The absolute risk remains very low. Pyloric stenosis affects roughly 2 to 3 out of every 1,000 births normally. Even if erythromycin doubles that risk, the chance of it affecting your baby is still small. Still, this is one reason doctors typically reserve erythromycin for situations where the benefits clearly outweigh any theoretical risks, rather than prescribing it casually.
Topical Erythromycin Is a Different Story
If you’re using erythromycin cream or gel for acne, the safety profile is more reassuring. A pharmacokinetic study found that while topical erythromycin does produce detectable levels in the blood, the concentrations are very low. In most participants, measurable drug appeared in only a handful of blood samples. Critically, topical application did not meaningfully affect liver enzyme activity, even at higher-than-normal doses. The researchers specifically noted this holds true for vulnerable populations, including pregnant women.

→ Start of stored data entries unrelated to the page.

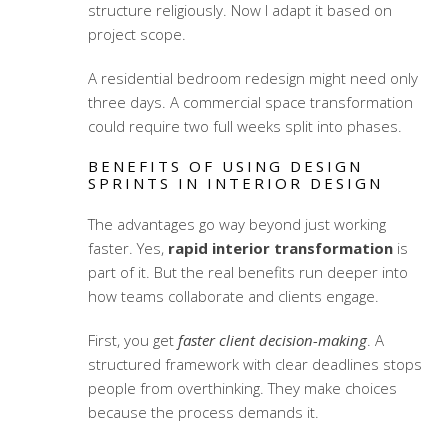
structure religiously. Now I adapt it based on
project scope.
A residential bedroom redesign might need only
three days. A commercial space transformation
could require two full weeks split into phases.
BENEFITS OF USING DESIGN
SPRINTS IN INTERIOR DESIGN
The advantages go way beyond just working
faster. Yes,
rapid interior transformation
is
part of it. But the real benefits run deeper into
how teams collaborate and clients engage.
First, you get
faster client decision-making
. A
structured framework with clear deadlines stops
people from overthinking. They make choices
because the process demands it.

Topical erythromycin is generally considered moderately safe in pregnancy, though some manufacturers still recommend stopping during pregnancy simply because formal trials haven’t been conducted. In practice, many dermatologists continue to recommend it as one of the safer acne treatments for pregnant women, since alternatives like retinoids are clearly harmful to a developing baby.
How Well It Works During Pregnancy
One practical limitation of erythromycin in pregnancy is that it doesn’t cross the placenta efficiently. This matters most for syphilis treatment: erythromycin does not reach the fetus in high enough concentrations to prevent congenital syphilis. The FDA labeling explicitly states that infants born to mothers treated with oral erythromycin for early syphilis should still receive penicillin treatment after birth.
For chlamydia, which is one of the most common reasons erythromycin is prescribed during pregnancy, a randomized trial found a cure rate of 77% with erythromycin compared to 91% with azithromycin. The difference wasn’t statistically significant in that particular study, but the trend favors azithromycin, which is also why many providers now prefer a single dose of azithromycin over a multi-day erythromycin course for chlamydia in pregnancy when both options are available.
Erythromycin’s lower cure rate is partly explained by the longer dosing schedule (typically taken multiple times daily for seven days), which makes it harder to complete the full course, especially when pregnancy-related nausea is already an issue.
Safety While Breastfeeding
If your pregnancy question extends to the postpartum period, erythromycin passes into breast milk at low levels. After a 500 mg oral dose, milk concentrations hover around 1 to 1.2 mg/L. These amounts are considered too low to cause significant effects in a nursing infant, and erythromycin is routinely given directly to newborns for other medical reasons, so the drug itself is well tolerated by infants.
In a follow-up study of 17 breastfed infants whose mothers were taking erythromycin, two experienced diarrhea and two showed irritability. None of these reactions required medical attention. The main things to watch for in your baby are loose stools and signs of yeast overgrowth like thrush or diaper rash, since erythromycin can disrupt normal gut bacteria.